How to Monitor CockroachDB in Production

Following these best practices improves performance, but production systems still require continuous monitoring to detect anomalies, track query performance, and surface issues before they impact users. CockroachDB exposes metrics via Prometheus endpoints and provides a built-in DB Console, but many teams need deeper observability integrated with their broader application monitoring stack.

CubeAPM monitors CockroachDB clusters alongside application traces, logs, and infrastructure metrics in a unified platform. It runs inside your VPC or on-prem, so database telemetry never leaves your infrastructure. Key CockroachDB metrics like query latency, transaction retries, replication lag, and range hotspots are surfaced in real-time dashboards with anomaly detection and context-aware alerting.

Unlike SaaS tools that charge per host or per metric, CubeAPM uses predictable $0.15/GB pricing with unlimited retention and no per-seat fees. Teams monitoring 50 CockroachDB nodes alongside Kubernetes, application services, and logs report 60% to 75% cost savings compared to Datadog or New Relic. CubeAPM integrates with OpenTelemetry, Prometheus, and CockroachDB’s native metrics endpoints, so you can start monitoring without replacing existing agents or instrumentation.

This estimate models a production-ready CockroachDB observability setup with APM, logs, and infrastructure monitoring. Actual costs depend on data volume, retention, and feature usage.

Frequently Asked Questions

What is the biggest mistake teams make when running CockroachDB in production?

Using a sequential primary key on high-write tables. This creates a single-range write hotspot that prevents horizontal scaling. Switching to a composite primary key with a high-cardinality first column distributes writes across ranges and unlocks CockroachDB’s horizontal scalability.

How do I know if my CockroachDB queries are slow because of missing indexes?

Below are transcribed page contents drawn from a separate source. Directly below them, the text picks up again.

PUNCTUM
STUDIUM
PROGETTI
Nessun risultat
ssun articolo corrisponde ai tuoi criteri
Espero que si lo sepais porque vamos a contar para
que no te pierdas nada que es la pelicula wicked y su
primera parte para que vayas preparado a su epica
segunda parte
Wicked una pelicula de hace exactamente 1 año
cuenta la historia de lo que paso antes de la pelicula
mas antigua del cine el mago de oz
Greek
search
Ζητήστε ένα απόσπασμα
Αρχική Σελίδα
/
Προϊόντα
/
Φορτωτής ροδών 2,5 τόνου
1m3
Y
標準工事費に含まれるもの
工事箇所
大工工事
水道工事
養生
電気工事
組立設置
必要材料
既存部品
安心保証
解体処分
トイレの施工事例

Run `EXPLAIN ANALYZE` on the slow query. If the execution plan shows a full table scan or scans millions of rows for a query that should return hundreds, you likely need an index. Create a composite index covering the columns in the WHERE clause and ORDER BY in the order they appear in the query.

Should I use UPSERT or INSERT ON CONFLICT in CockroachDB?

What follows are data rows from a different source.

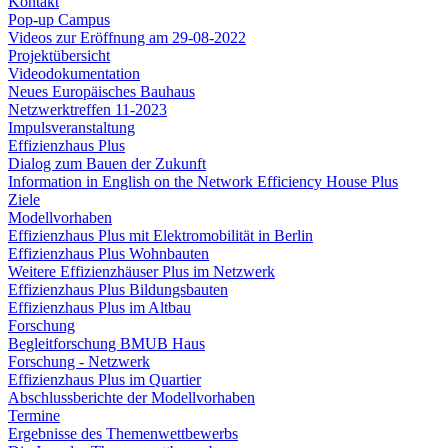
Kontakt
Pop-up Campus
Videos zur Eröffnung am 29-08-2022
Projektübersicht
Videodokumentation
Neues Europäisches Bauhaus
Netzwerktreffen 11-2023
Impulsveranstaltung
Effizienzhaus Plus
Dialog zum Bauen der Zukunft
Information in English on the Network Efficiency House Plus
Ziele
Modellvorhaben
Effizienzhaus Plus mit Elektromobilität in Berlin
Effizienzhaus Plus Wohnbauten
Weitere Effizienzhäuser Plus im Netzwerk
Effizienzhaus Plus Bildungsbauten
Effizienzhaus Plus im Altbau
Forschung
Begleitforschung BMUB Haus
Forschung - Netzwerk
Effizienzhaus Plus im Quartier
Abschlussberichte der Modellvorhaben
Termine
Ergebnisse des Themenwettbewerbs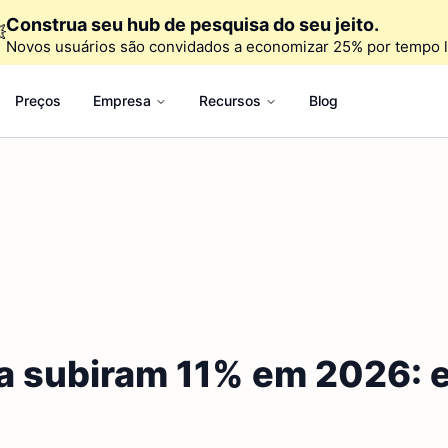
Construa seu hub de pesquisa do seu jeito.

Novos usuários são convidados a economizar 25% por tempo l
Preços
Empresa
Recursos
Blog
 subiram 11% em 2026: ei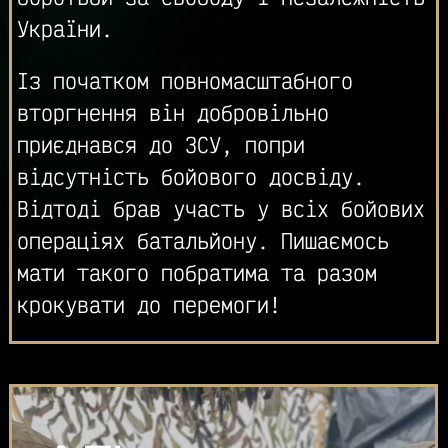
України.
Із початком повномасштабного
вторгнення він добровільно
приєднався до ЗСУ, попри
відсутність бойового досвіду.
Відтоді брав участь у всіх бойових
операціях батальйону. Пишаємось
мати такого побратима та разом
крокувати до перемоги!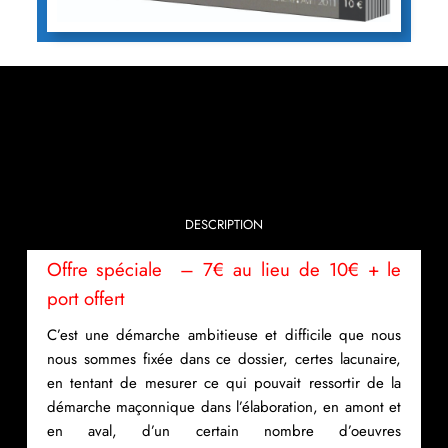
DESCRIPTION
Offre spéciale – 7€ au lieu de 10€ + le
port offert
C’est une démarche ambitieuse et difficile que nous
nous sommes fixée dans ce dossier, certes lacunaire,
en tentant de mesurer ce qui pouvait ressortir de la
démarche maçonnique dans l’élaboration, en amont et
en aval, d’un certain nombre d’oeuvres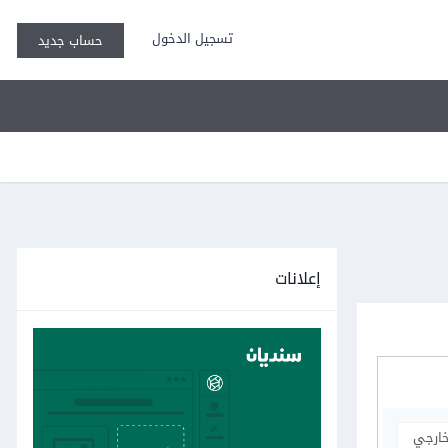
تسجيل الدخول
حساب جديد
إعلانات
خارجي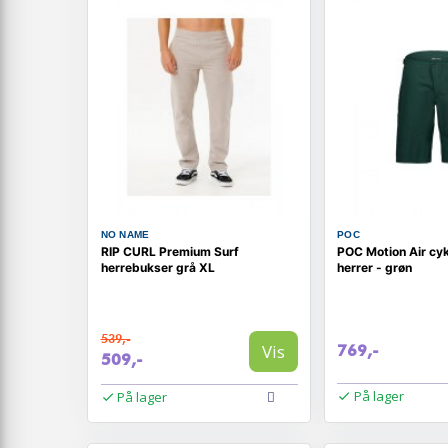
NO NAME
POC
RIP CURL Premium Surf
POC Motion Air cyke
herrebukser grå XL
herrer - grøn
539,-
Vis
769,-
509,-
På lager
På lager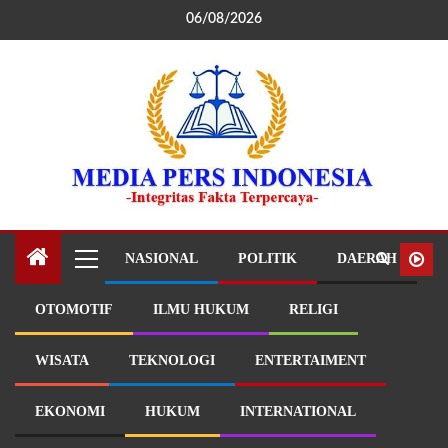
06/08/2026
NASIONAL
POLITIK
DAERAH
OTOMOTIF
ILMU HUKUM
RELIGI
WISATA
TEKNOLOGI
ENTERTAIMENT
EKONOMI
HUKUM
INTERNATIONAL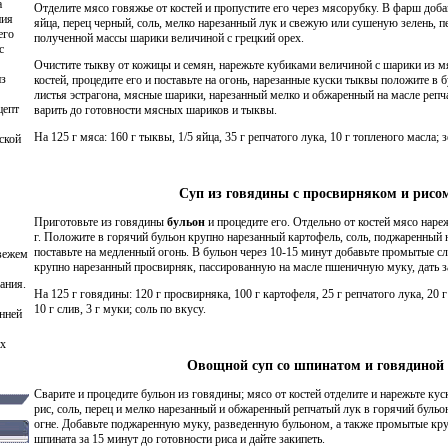
а
Отделите мясо говяжье от костей и пропустите его через мясорубку. В фарш доб
ния
яйца, перец черный, соль, мелко нарезанный лук и свежую или сушеную зелень, п
его
полученной массы шарики величиной с грецкий орех.
с
Очистите тыкву от кожицы и семян, нарежьте кубиками величиной с шарики из мя
из
костей, процедите его и поставьте на огонь, нарезанные куски тыквы положите в 
листья эстрагона, мясные шарики, нарезанный мелко и обжаренный на масле репч
цепт
варить до готовности мясных шариков и тыквы.
На 125 г мяса: 160 г тыквы, 1/5 яйца, 35 г репчатого лука, 10 г топленого масла; з
ской
Суп из говядины с просвирняком и рисо
Приготовьте из говядины
бульон
и процедите его. Отдельно от костей мясо наре
г. Положите в горячий бульон крупно нарезанный картофель, соль, поджаренный 
поставьте на медленный огонь. В бульон через 10-15 минут добавьте промытые сл
свежем
крупно нарезанный просвирняк, пассированную на масле пшеничную муку, дать за
ания.
На 125 г говядины: 120 г просвирняка, 100 г картофеля, 25 г репчатого лука, 20 г
10 г слив, 3 г муки; соль по вкусу.
анней
их
Овощной суп со шпинатом и говядиной
Сварите и процедите бульон из говядины; мясо от костей отделите и нарежьте к
рис, соль, перец и мелко нарезанный и обжаренный репчатый лук в горячий бульо
огне. Добавьте поджаренную муку, разведенную бульоном, а также промытые кру
шпината за 15 минут до готовности риса и дайте закипеть.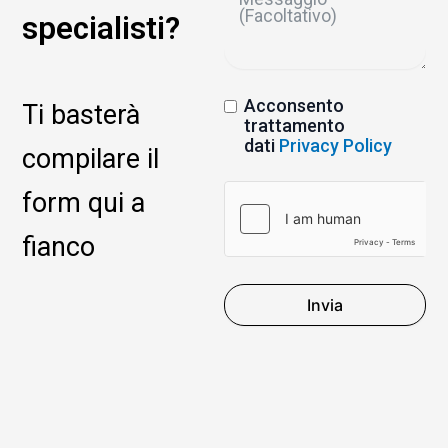
specialisti?
Acconsento
Ti basterà
trattamento
dati
Privacy Policy
compilare il
form qui a
fianco
Invia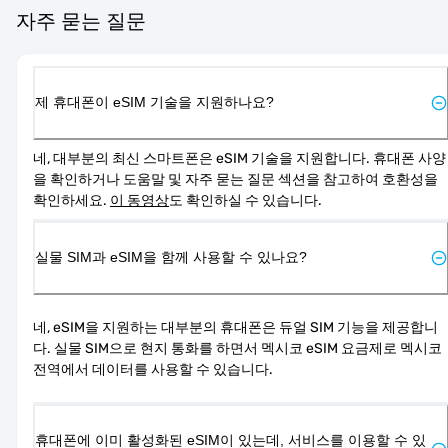
자주 묻는 질문
제 휴대폰이 eSIM 기술을 지원하나요?
네, 대부분의 최신 스마트폰은 eSIM 기술을 지원합니다. 휴대폰 사양
을 확인하거나 도움말 및 자주 묻는 질문 섹션을 참고하여 호환성을 
확인하세요. 
이 동영상
도 확인하실 수 있습니다.
실물 SIM과 eSIM을 함께 사용할 수 있나요?
네, eSIM을 지원하는 대부분의 휴대폰은 듀얼 SIM 기능을 제공합니
다. 실물 SIM으로 현지 통화를 하면서 멕시코 eSIM 요금제로 멕시코 
전역에서 데이터를 사용할 수 있습니다.
휴대폰에 이미 활성화된 eSIM이 있는데, 서비스를 이용할 수 있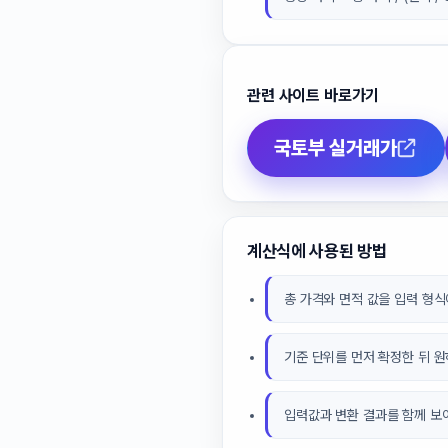
관련 사이트 바로가기
국토부 실거래가
계산식에 사용된 방법
총 가격와 면적 값을 입력 형식
기준 단위를 먼저 확정한 뒤 
입력값과 변환 결과를 함께 보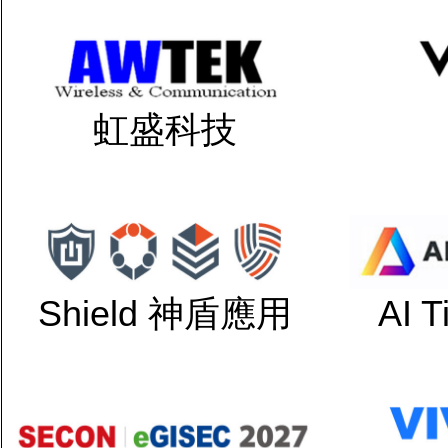
虹盛科技
Shield 神盾應用
AI 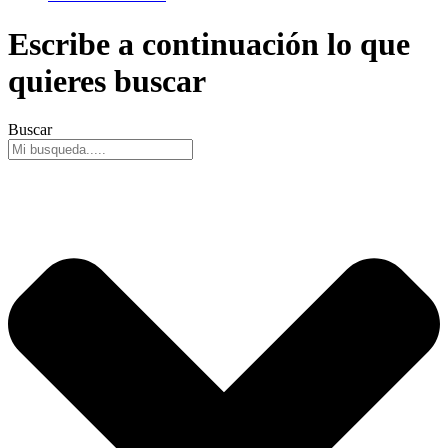
Escribe a continuación lo que
quieres buscar
Buscar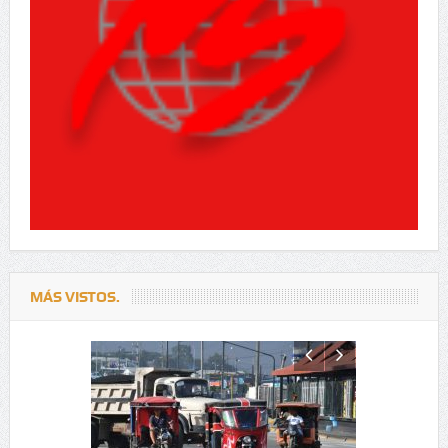
MÁS VISTOS.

Use `UPSERT` on tables with no secondary indexes. It skips the read that `INSERT ON CONFLICT` performs, reducing write latency. On tables with secondary indexes, both behave the same because CockroachDB must check for conflicts on the secondary index.

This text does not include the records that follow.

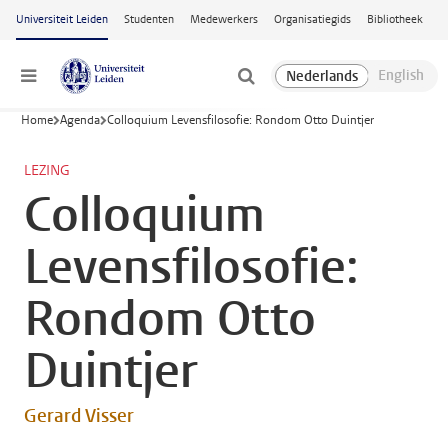
Ga naar hoofdinhoud
Universiteit Leiden
Studenten
Medewerkers
Organisatiegids
Bibliotheek
Menu
Home
Agenda
Colloquium Levensfilosofie: Rondom Otto Duintjer
LEZING
Colloquium
Levensfilosofie:
Rondom Otto
Duintjer
Gerard Visser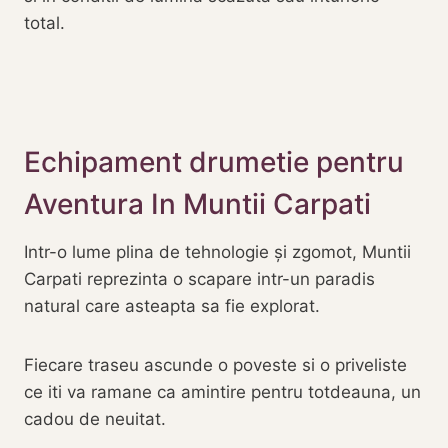
total.
Echipament drumetie pentru
Aventura In Muntii Carpati
Intr-o lume plina de tehnologie și zgomot, Muntii
Carpati reprezinta o scapare intr-un paradis
natural care asteapta sa fie explorat.
Fiecare traseu ascunde o poveste si o priveliste
ce iti va ramane ca amintire pentru totdeauna, un
cadou de neuitat.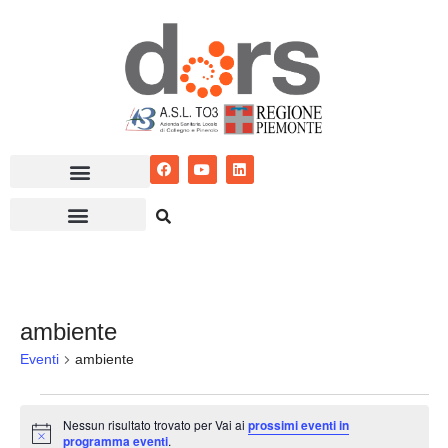
Vai
al
contenuto
ambiente
Eventi
ambiente
Nessun risultato trovato per Vai ai
prossimi eventi in
Notice
programma eventi
.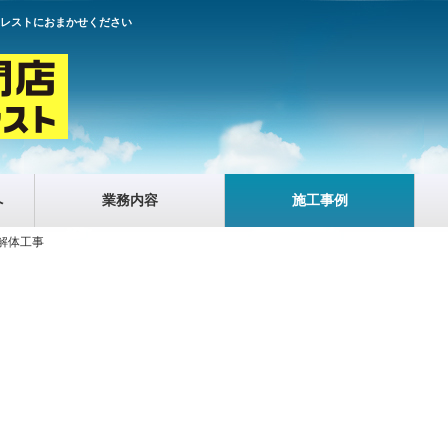
クレストにおまかせください
へ
業務内容
施工事例
解体工事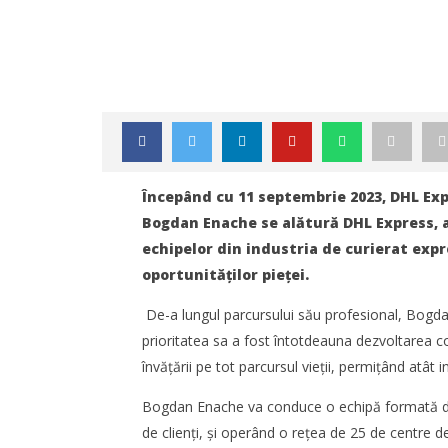
Începând cu 11 septembrie 2023, DHL Ex
Bogdan Enache se alătură DHL Express, 
echipelor din industria de curierat expr
oportunităților pieței.
De-a lungul parcursului său profesional, Bogdan a
prioritatea sa a fost întotdeauna dezvoltarea c
învățării pe tot parcursul vieții, permițând atât i
NOW VIEWING
Bogdan Enache va conduce o echipă formată din 
Schimbare de management în
Noua con
de clienți, și operând o rețea de 25 de centre de 
cadrul DHL Express România:
Constanț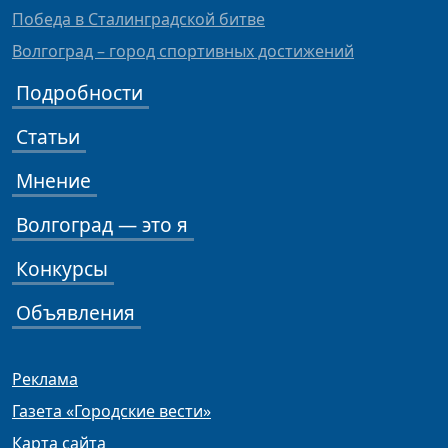
Победа в Сталинградской битве
Волгоград – город спортивных достижений
Подробности
Статьи
Мнение
Волгоград — это я
Конкурсы
Объявления
Реклама
Газета «Городские вести»
Карта сайта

How long should I set the GC TTL in CockroachDB?

Set GC TTL based on how far back you need to query historical data or support CDC lag. For tables with frequent updates and no time-travel queries, 1 to 4 hours is sufficient. For tables that need longer historical retention, 24 to 48 hours is common. Longer GC TTL increases storage cost.

What is the best way to monitor CockroachDB transaction retries?

Query `crdb_internal.node_transaction_statistics` to identify transactions with high retry counts. Integrate CockroachDB Prometheus metrics into your observability platform to track retry rates over time and correlate them with application latency. High retry rates indicate contention that should be addressed through schema changes or explicit locking.

How do I reduce CockroachDB backup and restore time?

Use incremental backups instead of full backups for frequent snapshots. Test restores regularly to measure actual restore time. If restores exceed your RTO, increase backup parallelism, reduce backup frequency, or use `RESTORE … AS OF SYSTEM TIME` to restore to a specific point without replaying the full backup chain.

Can I run CockroachDB monitoring tools inside my own infrastructure?

Yes. CubeAPM runs inside your VPC or on-prem and monitors CockroachDB clusters alongside application services, logs, and infrastructure. Database telemetry stays in your infrastructure with no egress to external SaaS platforms, meeting data residency and compliance requirements.

Disclaimer: The information in this article reflects the latest details available at the time of publication and may change as technologies and products evolve. Features, pricing, and plan limits can change over time. Always verify the latest information directly with the vendor before making purchasing or deployment decisions.